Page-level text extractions
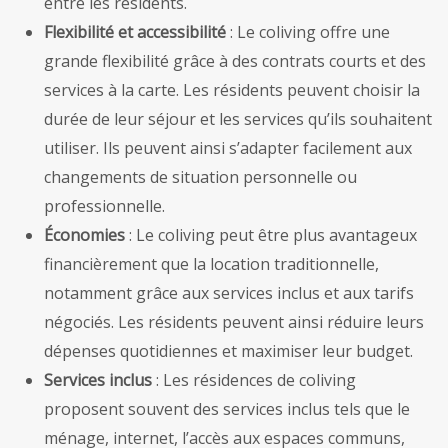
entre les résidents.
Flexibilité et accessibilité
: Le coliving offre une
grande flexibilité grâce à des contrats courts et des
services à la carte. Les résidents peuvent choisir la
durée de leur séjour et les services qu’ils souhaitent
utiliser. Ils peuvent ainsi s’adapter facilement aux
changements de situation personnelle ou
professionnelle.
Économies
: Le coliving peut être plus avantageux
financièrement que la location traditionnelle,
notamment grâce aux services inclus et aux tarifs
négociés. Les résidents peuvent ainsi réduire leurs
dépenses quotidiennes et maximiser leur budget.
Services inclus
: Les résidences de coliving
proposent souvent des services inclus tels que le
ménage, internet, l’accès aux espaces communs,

...

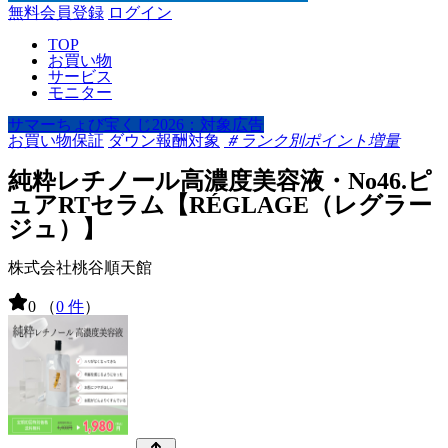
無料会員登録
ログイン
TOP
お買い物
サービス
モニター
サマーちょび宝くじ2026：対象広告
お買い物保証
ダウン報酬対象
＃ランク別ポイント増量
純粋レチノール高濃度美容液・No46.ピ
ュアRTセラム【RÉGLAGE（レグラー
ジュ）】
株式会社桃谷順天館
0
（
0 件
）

...

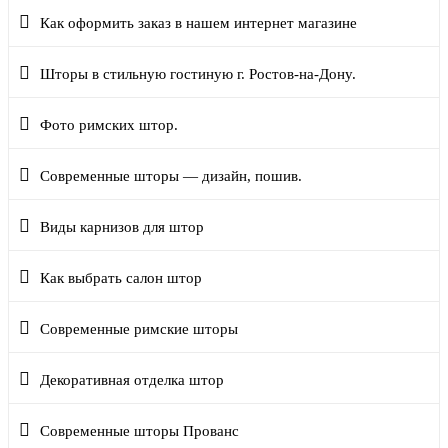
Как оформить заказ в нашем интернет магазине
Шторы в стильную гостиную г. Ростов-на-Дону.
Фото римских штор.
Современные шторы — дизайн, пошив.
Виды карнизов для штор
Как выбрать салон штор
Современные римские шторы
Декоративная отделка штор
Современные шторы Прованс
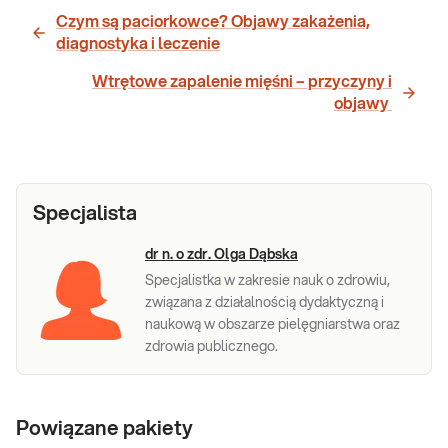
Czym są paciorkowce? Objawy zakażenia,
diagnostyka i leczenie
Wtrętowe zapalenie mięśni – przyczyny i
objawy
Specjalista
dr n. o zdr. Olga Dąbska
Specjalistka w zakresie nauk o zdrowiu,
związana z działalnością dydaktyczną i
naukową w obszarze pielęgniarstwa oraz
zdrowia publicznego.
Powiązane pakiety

> [WHAT NEEDS TO BE DONE]
Please give an exact copy of the entries above, from the line with "professionnelle." down to the line with "ménage, internet, l’accès", inclusive, and nothing else.

> [EXERCISE ANSWER]
professionnelle.
Économies
: Le coliving peut être plus avantageux
financièrement que la location traditionnelle,
notamment grâce aux services inclus et aux tarifs
négociés. Les résidents peuvent ainsi réduire leurs
dépenses quotidiennes et maximiser leur budget.
Services inclus
: Les résidences de coliving
proposent souvent des services inclus tels que le
ménage, internet, l’accès aux espaces communs,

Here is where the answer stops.